Michael Burawoy, University of California Berkeley
Plenary session on Friday 6th:
Philosophy of Praxis: A Gramscian Approach to Ethnography
The main thesis of this paper is that theory and method are inextricably interconnected. Starting from the subjectivity of the dominated, Bourdieu’s theory of symbolic domination leads to notions of misrecognition and the method of participant objectivation, while Touraine’s theory of postindustrial or programmed society leads to notions of historicity and the method of sociological intervention. Antonio Gramsci’s notion of hegemony combines and transcends the theories of Touraine and Bourdieu, leading to the idea of good sense within common sense, built on his philosophy of praxis and a theory of intellectual engagement.The ethnographer elaborates the good sense contained in the practical life of the subjects while combating the bad sense contained in hegemonic ideologies. This method is illustrated with the author’s ethnographies of workers in the United States, Hungary and Russia.

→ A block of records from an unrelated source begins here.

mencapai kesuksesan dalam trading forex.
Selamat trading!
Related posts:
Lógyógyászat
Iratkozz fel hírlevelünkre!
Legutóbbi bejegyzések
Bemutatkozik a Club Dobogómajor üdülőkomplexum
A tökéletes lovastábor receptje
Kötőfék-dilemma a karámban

Michael Burawoy has studied industrial workplaces in different parts of the world — Zambia, Chicago, Hungary and Russia — through participant observation. In his different projects he has tried to cast light — from the standpoint of the workplace — on the nature of postcolonialism, on the organization of consent to capitalism, on the peculiar forms of working class consciousness and work organization in state socialism, and on the dilemmas of transition from socialism to capitalism. During the 1990s he studied post Soviet decline as “economic involution”: how the Russian economy was driven by the expansion of a range of intermediary organizations operating in the sphere of exchange (trade, finance, barter, new forms of money), and how the productive economy recentered on households and especially women. No longer able to work in factories, most recently he has turned to the study of his own workplace – the university – to consider the way sociology itself is produced and then disseminated to diverse publics. Over the course of his research and teaching, he has developed theoretically driven methodologies that allow broad conclusions to be drawn from ethnographic research and case studies. These methodologies are represented in Global Ethnography a book coauthored with 9 graduate students, which shows how globalization can be studied “from below” through participation in the lives of those who experience it. Throughout his sociological career he has engaged with Marxism, seeking to reconstruct it in the light of his research and more broadly in the light of historical challenges of the late 20th and early 21st. centuries.